DATA SUPPLIED:
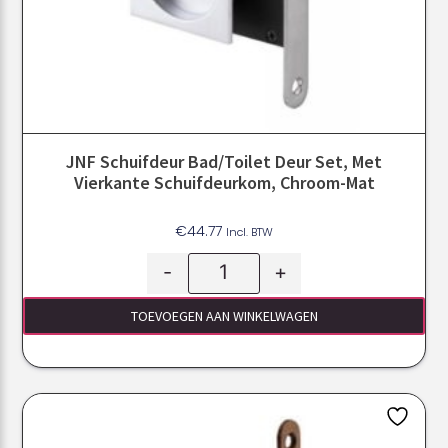
JNF Schuifdeur Bad/toilet Deur Set, Met
Vierkante Schuifdeurkom, Chroom-Mat
€
44.77
Incl. BTW
-
+
TOEVOEGEN AAN WINKELWAGEN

ABOUT THIS EXERCISE:
An unchanged copy of the listing, with no pictures, should be returned.

REPLY TO THE EXERCISE:
JNF Schuifdeur Bad/toilet Deur Set, Met
Vierkante Schuifdeurkom, Chroom-Mat
€
44.77
Incl. BTW
-
+
TOEVOEGEN AAN WINKELWAGEN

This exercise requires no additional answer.